Summer Camp Slots Are Filling Up but Here are 10 Alternatives to Summer Camps

alternative to summer camps

Even though Summer Camp slots have already started filling up, there are plenty alternatives out there for parents to consider.

Can you believe it is already time to start scoping for and signing up your little ones for summer camps already? Yup! By the middle of February, most of the best and most popular camps are already filled and only taking children for the wait list.

Here is a website that attempts to curate all the camps nationwide for you to peruse: www.summercamps.com. Get on it, parents!


If you are thinking of alternatives, and or if you are on a tight budget and camp may be out of the question this year, there are plenty of alternatives for you to consider.
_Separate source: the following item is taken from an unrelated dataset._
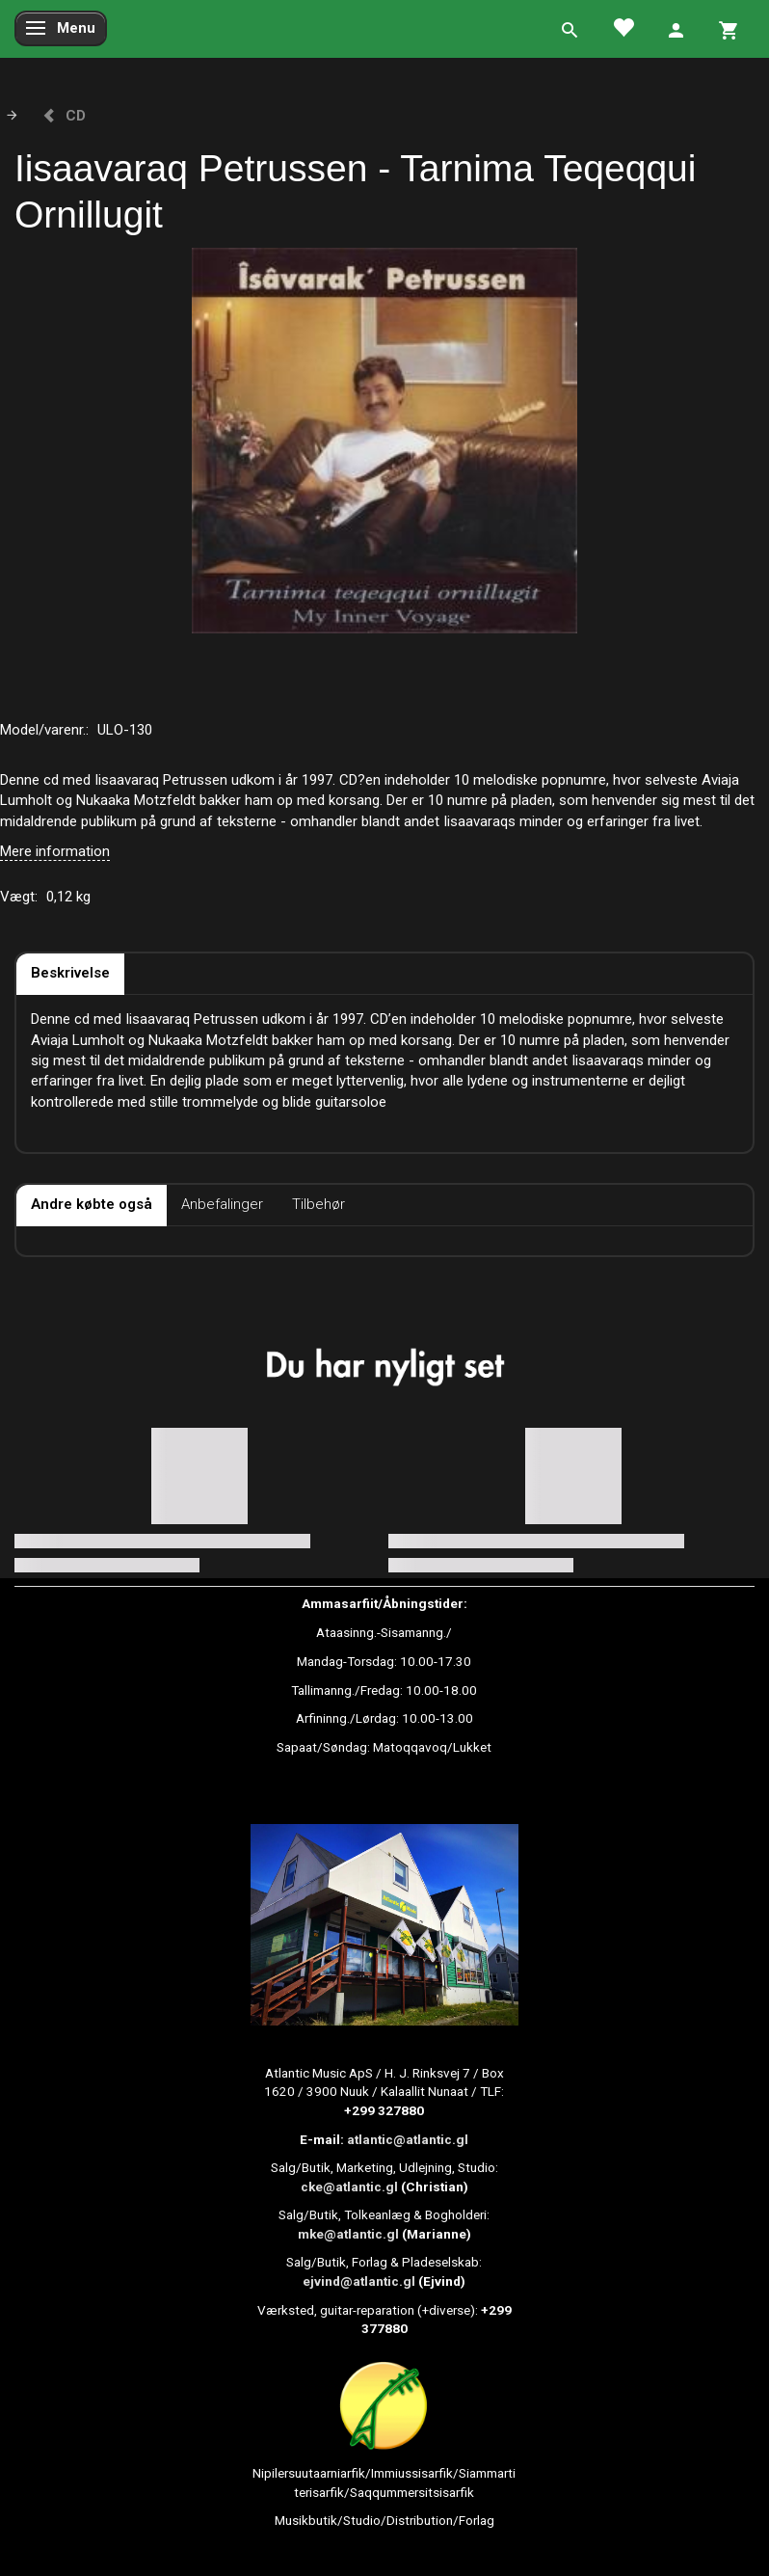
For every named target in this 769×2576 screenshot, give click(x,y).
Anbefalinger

Here are 10 we posted previously, shared again for your convenience:

 

  1. Volunteer Programs – Older children can learn a sense of civic responsibility and the importance of helping others by spending part of their summer participating in a local volunteer program. Animal lovers among the smaller set may be thrilled with the idea of helping at a local animal shelter, while others may enjoy working with a local charity or visiting a local retirement community.
  2. Community Day Camps – Community centers in most cities offer summer day camp programs, allowing kids to enjoy all of the fun activities that are a part of a sleep-away camp without the stress of spending weeks away from the familiarity of home.
  3. Religious Summer Programs – Many places of worship offer vacation workshops and other similar programs with a theme of religious instruction during summertime, which may be an ideal choice for devout families. Kids can spend the summer among peers who share their spirituality, learning about their family’s belief system through arts and crafts, story time, and other kid-friendly activities.
  4. Arts Workshops – Many art museums offer programs specifically tailored to budding art aficionados; local universities may also host summer programs for children staffed by students with education or arts majors. University programs may include visual art, musical instruction, or theater programs, depending upon your area.
  5. Sports Clinics – Pint-sized athletes are sure to love spending the summer honing their skills, which makes a local sports clinic the ideal choice. These programs keep kids physically active, which is a huge plus for parents who are concerned about the sedentary lifestyle that many children adopt when school ends. Rather than spending hours in front of the television or the computer, kids who participate in a sports clinic can enjoy fresh air, sunshine, and exercise while becoming stronger and more skilled athletes.
  6. Academic Programs – During summer vacation many school systems still offer programs for academically gifted children. Some programs even focus on peer-tutoring, allowing more advanced students to offer assistance to classmates who struggle in some areas, which can build a sense of social consciousness. Alternatively, many programs feature an emphasis on building and expanding gifted kids’ already-impressive knowledge base.
  7. Scouting – While the Boy Scouts and Girl Scouts of America do have summer camps for their troop members scattered across the country, plenty of troops stay home during summer vacation to participate in locally-based scouting activities. School vacations provide active scouts with the opportunity to earn merit badges and other achievements, which can be difficult to do during the hectic school year.
  8. Family Day Trips – Families can spend their summer vacation taking a series of fun and exciting day trips. Visiting the zoo, the park, or a children’s center during the dog days of summer are surefire cures for the boredom and inertia that often sets in around mid-July.
  9. Visiting Extended Family – Today’s families tend to be more spread out than in previous generations, so kids might not get to spend as much time with members of their extended family as they would like. While spending a few weeks at summer camp might be daunting for some kids, visiting a favorite family member during summer vacation might not be as stressful.
  10. Family Camping Trips – Skipping a sleep-away summer camp doesn’t mean that kids have to forgo the camping experience altogether; outdoorsy families can plan a camping trip that keeps everyone together and costs far less than sleep-away camp fees.